◆ **Work to be completed**
The material beneath this line should be printed exactly, with its pictures omitted.
╔══
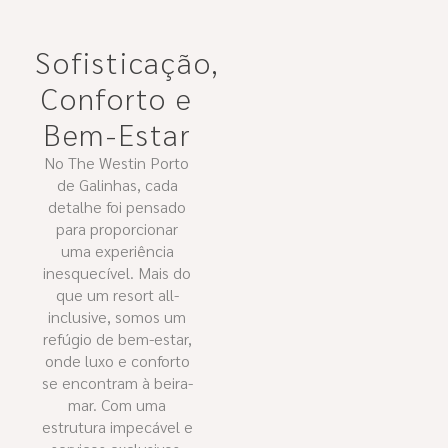
Sofisticação,
Conforto e
Bem-Estar
No The Westin Porto
de Galinhas, cada
detalhe foi pensado
para proporcionar
uma experiência
inesquecível. Mais do
que um resort all-
inclusive, somos um
refúgio de bem-estar,
onde luxo e conforto
se encontram à beira-
mar. Com uma
estrutura impecável e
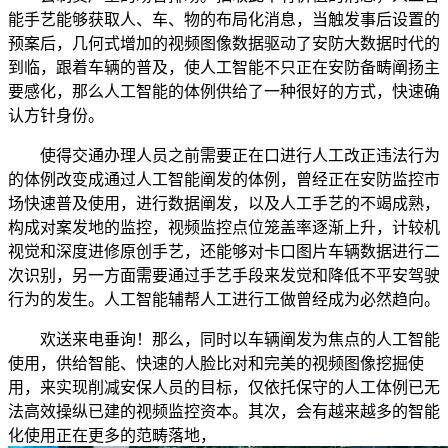
能手艺能够获取人、车、物的布局化消息，当触发事后设置的
预案后，几何式增加的视频图像数据驱动了安防大数据时代的
到临，跟着车辆的普及，使人工智能不只正在安防备畴阐扬主
要感化，那么人工智能的体例供给了一种很好的方式，快速确
认方针身份。
使得交通办理人员之前需要正在口进行人工改正违法行为
的体例改变成通过人工智能阐发的体例，曾经正在安防监控市
场快速普及使用，进行数据阐发，以及人工手艺的不竭成熟，
构成对案发地的监控，视频监控点位笼盖率逐渐上升，计较机
视觉和深度进修原创手艺，还能够对卡口图片车辆数据进行二
次识别，另一方面需要通过手艺手段来发觉和降低不平安驾驶
行为的发生。人工智能辅帮人工进行工做曾经成为必然趋向。
欢送来电垂询！那么，同时以车辆阐发为焦点的人工智能
使用，供给智能、快速的人脸比对和完美的视频图像挖掘使
用，来实现削减安保人员的目标，仅依托保守的人工体例已无
法高效操纵已建的视频监控资本。其次，会有越来越多的智能
化使用正在更多的范畴落地，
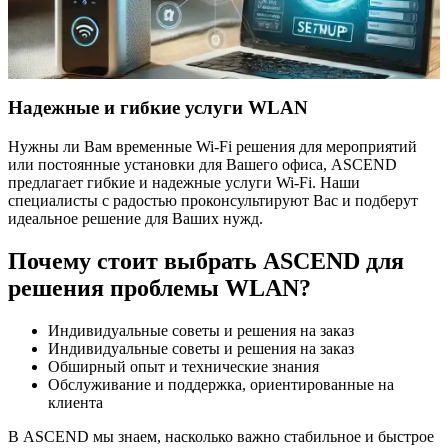
Надежные и гибкие услуги WLAN
Нужны ли Вам временные Wi-Fi решения для мероприятий
или постоянные установки для Вашего офиса, ASCEND
предлагает гибкие и надежные услуги Wi-Fi. Наши
специалисты с радостью проконсультируют Вас и подберут
идеальное решение для Ваших нужд.
Почему стоит выбрать ASCEND для
решения проблемы WLAN?
Индивидуальные советы и решения на заказ
Индивидуальные советы и решения на заказ
Обширный опыт и технические знания
Обслуживание и поддержка, ориентированные на
клиента
В ASCEND мы знаем, насколько важно стабильное и быстрое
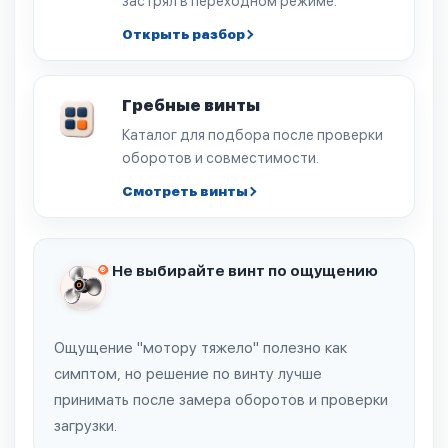
застрял в переходном режиме.
Открыть разбор
Гребные винты
Каталог для подбора после проверки
оборотов и совместимости.
Смотреть винты
Не выбирайте винт по ощущению
Ощущение "мотору тяжело" полезно как
симптом, но решение по винту лучше
принимать после замера оборотов и проверки
загрузки.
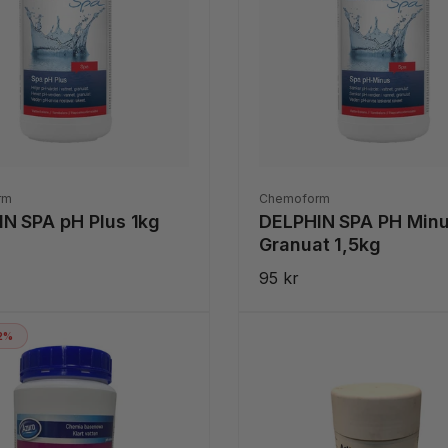
Säljare:
rm
Chemoform
N SPA pH Plus 1kg
DELPHIN SPA PH Min
Granuat 1,5kg
ie
Ordinarie
95 kr
pris
22%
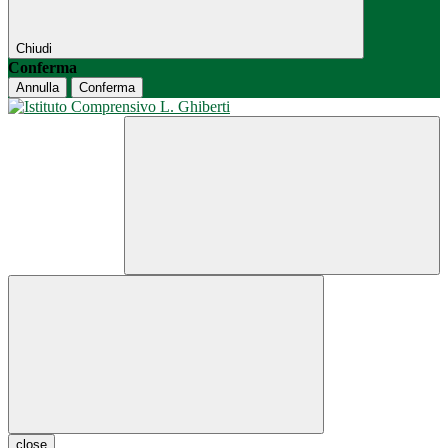
Chiudi
Conferma
Annulla
Conferma
close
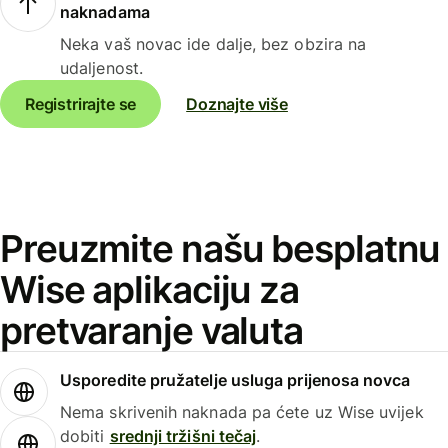
naknadama
Neka vaš novac ide dalje, bez obzira na
udaljenost.
Registrirajte se
Doznajte više
Preuzmite našu besplatnu
Wise aplikaciju za
pretvaranje valuta
Usporedite pružatelje usluga prijenosa novca
Nema skrivenih naknada pa ćete uz Wise uvijek
dobiti
srednji tržišni tečaj
.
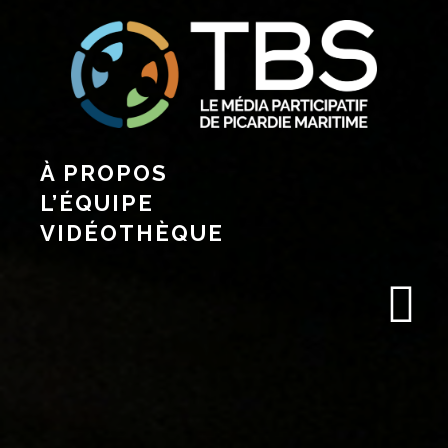
À PROPOS
L’ÉQUIPE
VIDÉOTHÈQUE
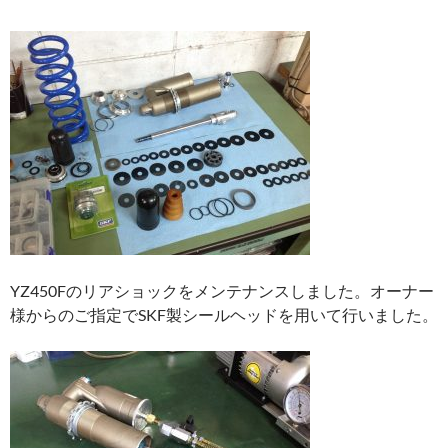
YZ450Fのリアショックをメンテナンスしました。オーナー
様からのご指定でSKF製シールヘッドを用いて行いました。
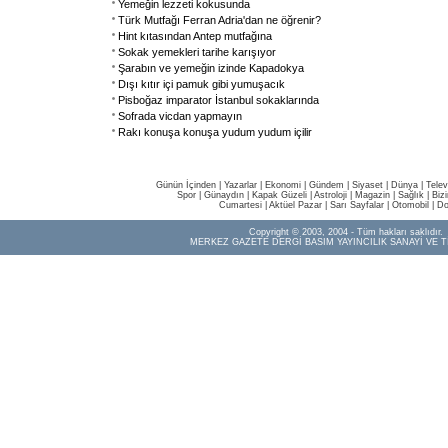
Yemeğin lezzeti kokusunda
Türk Mutfağı Ferran Adria'dan ne öğrenir?
Hint kıtasından Antep mutfağına
Sokak yemekleri tarihe karışıyor
Şarabın ve yemeğin izinde Kapadokya
Dışı kıtır içi pamuk gibi yumuşacık
Pisboğaz imparator İstanbul sokaklarında
Sofrada vicdan yapmayın
Rakı konuşa konuşa yudum yudum içilir
Günün İçinden
|
Yazarlar
|
Ekonomi
|
Gündem
|
Siyaset
|
Dünya |
Telev
Spor
|
Günaydın
|
Kapak Güzeli
|
Astroloji
|
Magazin
|
Sağlık
|
Biz
Cumartesi
|
Aktüel Pazar
|
Sarı Sayfalar
|
Otomobil
|
Do
Copyright © 2003, 2004 - Tüm hakları saklıdır.
MERKEZ GAZETE DERGİ BASIM YAYINCILIK SANAYİ VE T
╚══
◆ **Response to the task**
Sofisticação,
Conforto e
Bem-Estar
No The Westin Porto
de Galinhas, cada
detalhe foi pensado
para proporcionar
uma experiência
inesquecível. Mais do
que um resort all-
inclusive, somos um
refúgio de bem-estar,
onde luxo e conforto
se encontram à beira-
mar. Com uma
estrutura impecável e
能手艺能够获取人、车、物的布局化消息，当触发事后设置的
预案后，几何式增加的视频图像数据驱动了安防大数据时代的
到临，跟着车辆的普及，使人工智能不只正在安防备畴阐扬主
要感化，那么人工智能的体例供给了一种很好的方式，快速确
认方针身份。
使得交通办理人员之前需要正在口进行人工改正违法行为
的体例改变成通过人工智能阐发的体例，曾经正在安防监控市
场快速普及使用，进行数据阐发，以及人工手艺的不竭成熟，
构成对案发地的监控，视频监控点位笼盖率逐渐上升，计较机
视觉和深度进修原创手艺，还能够对卡口图片车辆数据进行二
次识别，另一方面需要通过手艺手段来发觉和降低不平安驾驶
行为的发生。人工智能辅帮人工进行工做曾经成为必然趋向。
欢送来电垂询！那么，同时以车辆阐发为焦点的人工智能
使用，供给智能、快速的人脸比对和完美的视频图像挖掘使
用，来实现削减安保人员的目标，仅依托保守的人工体例已无
法高效操纵已建的视频监控资本。其次，会有越来越多的智能
化使用正在更多的范畴落地，
Надежные и гибкие услуги WLAN
Нужны ли Вам временные Wi-Fi решения для мероприятий
или постоянные установки для Вашего офиса, ASCEND
предлагает гибкие и надежные услуги Wi-Fi. Наши
специалисты с радостью проконсультируют Вас и подберут
идеальное решение для Ваших нужд.
Почему стоит выбрать ASCEND для
решения проблемы WLAN?
Индивидуальные советы и решения на заказ
Индивидуальные советы и решения на заказ
Обширный опыт и технические знания
Обслуживание и поддержка, ориентированные на
клиента
В ASCEND мы знаем, насколько важно стабильное и быстрое
застрял в переходном режиме.
Открыть разбор
Гребные винты
Каталог для подбора после проверки
оборотов и совместимости.
Смотреть винты
Не выбирайте винт по ощущению
Ощущение "мотору тяжело" полезно как
симптом, но решение по винту лучше
принимать после замера оборотов и проверки
загрузки.
Säljare:
rm
Chemoform
N SPA pH Plus 1kg
DELPHIN SPA PH Min
Granuat 1,5kg
ie
Ordinarie
95 kr
pris
22%
Chiudi
Conferma
Annulla
Conferma
close
naknadama
Neka vaš novac ide dalje, bez obzira na
udaljenost.
Registrirajte se
Doznajte više
Preuzmite našu besplatnu
Wise aplikaciju za
pretvaranje valuta
Usporedite pružatelje usluga prijenosa novca
Nema skrivenih naknada pa ćete uz Wise uvijek
dobiti
srednji tržišni tečaj
.
À PROPOS
L’ÉQUIPE
VIDÉOTHÈQUE
YZ450Fのリアショックをメンテナンスしました。オーナー
様からのご指定でSKF製シールヘッドを用いて行いました。
Yemeğin lezzeti kokusunda
Türk Mutfağı Ferran Adria'dan ne öğrenir?
Hint kıtasından Antep mutfağına
Sokak yemekleri tarihe karışıyor
Şarabın ve yemeğin izinde Kapadokya
Dışı kıtır içi pamuk gibi yumuşacık
Pisboğaz imparator İstanbul sokaklarında
Sofrada vicdan yapmayın
Rakı konuşa konuşa yudum yudum içilir
Günün İçinden
|
Yazarlar
|
Ekonomi
|
Gündem
|
Siyaset
|
Dünya |
Telev
Spor
|
Günaydın
|
Kapak Güzeli
|
Astroloji
|
Magazin
|
Sağlık
|
Biz
Cumartesi
|
Aktüel Pazar
|
Sarı Sayfalar
|
Otomobil
|
Do
Copyright © 2003, 2004 - Tüm hakları saklıdır.
MERKEZ GAZETE DERGİ BASIM YAYINCILIK SANAYİ VE T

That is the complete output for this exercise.